Montag, 13. Juni 2016

BMUB Pressedienst Nr. 133/16 - Stadtentwicklung/Gärten

Berlin, 13. Juni 2016

Stadtentwicklung/Gärten
Grün und bunt – Kleingärten in der Stadt
Ministerin Hendricks startet Bundeswettbewerb „Gärten im Städtebau"

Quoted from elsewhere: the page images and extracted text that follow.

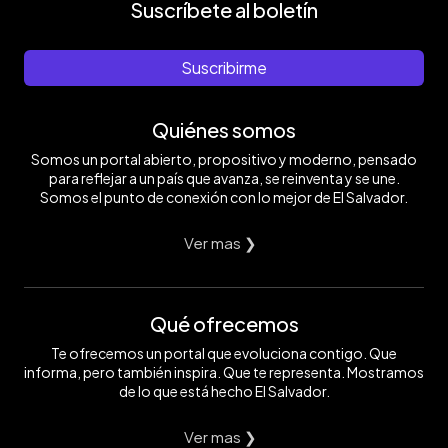
Suscríbete al boletín
Suscribirme
Quiénes somos
Somos un portal abierto, propositivo y moderno, pensado
para reflejar a un país que avanza, se reinventa y se une.
Somos el punto de conexión con lo mejor de El Salvador.
Ver mas ❯
Qué ofrecemos
Te ofrecemos un portal que evoluciona contigo. Que
informa, pero también inspira. Que te representa. Mostramos
de lo que está hecho El Salvador.
Ver mas ❯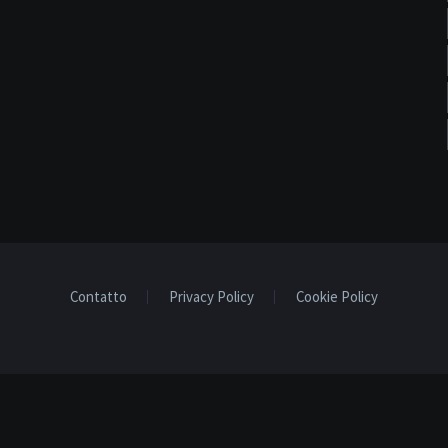
Contatto
Privacy Policy
Cookie Policy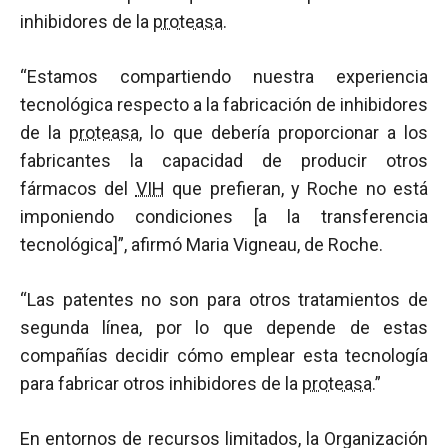
inhibidores de la
proteasa
.
“Estamos compartiendo nuestra experiencia
tecnológica respecto a la fabricación de inhibidores
de la
proteasa
, lo que debería proporcionar a los
fabricantes la capacidad de producir otros
fármacos del
VIH
que prefieran, y Roche no está
imponiendo condiciones [a la transferencia
tecnológica]”, afirmó Maria Vigneau, de Roche.
“Las patentes no son para otros tratamientos de
segunda línea, por lo que depende de estas
compañías decidir cómo emplear esta tecnología
para fabricar otros inhibidores de la
proteasa
.”
En entornos de recursos limitados, la Organización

Bundesumwelt- und Bauministerin Barbara Hendricks hat heute den Startschuss
für den Bundeswettbewerb „Gärten im Städtebau" 2018 gegeben. Dieser
Bundeswettbewerb ist Deutschlands wichtigster Ideenwettbewerb zur urbanen
Gartenkultur. Nach einem zweistufigen Verfahren auf Landes- und
Bundesebene werden die Sieger im Sommer 2018 von einer Kommission
ermittelt.

Mit dem Wettbewerb werden besondere städtebauliche, ökologische,
gartenkulturelle und soziale Leistungen gewürdigt, mit denen
Kleingärtnervereine über die Grenzen der Gartenanlage hinaus positive
Impulse in das Wohnumfeld senden. Ausgezeichnet werden Städte, Gemeinden
und deren beispielhafte Kleingartenpolitik, die in besonderer Weise das
Thema des Wettbewerbs „Kleine Gärten - Bunte Vielfalt" umgesetzt
haben. Zugleich wird mit dem Wettbewerb das bürgerschaftliche Engagement
der Kleingärtnerinnen und Kleingärtner ausgezeichnet und die
Öffentlichkeit auf die Leistungen und Wirkungen des Kleingartenwesens
für die Gesellschaft aufmerksam gemacht.

Ministerin Hendricks: „Kleingärten geben nicht nur Impulse für die
grüne Stadtentwicklung. Sie sind zugleich Inseln der Erholung im
hektischen Getriebe der Städte und Orte für gemeinschaftliche Arbeiten
und Erlebnisse. Somit kommt ihnen auch eine soziale,
integrationsfördernde Rolle zu. Auch diesen Aspekt werden wir im
Wettbewerb gebührend würdigen."

Der Wettbewerb erfolgt in einem zweistufigen Verfahren: Zunächst werden
sich in den Landeswettbewerben 2016 und 2017 aus den ca. 14.000
Kleingartenanlagen 24 Kleingärten für die Endrunde des Bundeswettbewerbs
qualifizieren. Eine Bundesbewertungskommission - bestehend aus sieben
Vertretern unterschiedlicher Institutionen - wird im Sommer 2018 diese
Kleingartenanlagen besichtigen und begutachten und daraus die Sieger
ermitteln. Die Bewertung der Kleingartenanlagen erfolgt in verschiedenen
Kategorien. So soll in Zukunft z.B. der ökologischen Bedeutung von
Kleingärten in unseren Städten und Gemeinden noch höhere Wertschätzung
zukommen.

Der Bundeswettbewerb „Gärten im Städtebau" wird gemeinsam vom
Bundesumwelt- und Bauministerium und vom Bundesverband Deutscher
Gartenfreunde e.V. (BDG) veranstaltet. Der Wettbewerb, der alle vier Jahre
stattfindet, geht in die 24. Runde. Landesverbände, Landesministerien und
kleingärtnerische Organisationen können den Auslobungstext ab sofort
unter http://www.kleingarten-bund.de abrufen.

Das Kleingartenwesen hat in Deutschland eine lange Tradition: Bereits im
Jahr 1814 wurde in Kappeln an der Schlei (Schleswig-Holstein) der erste
Kleingartenverein gegründet. Der Bundes-wettbewerb „Gärten im
Städtebau" wird seit 1951 ausgelobt.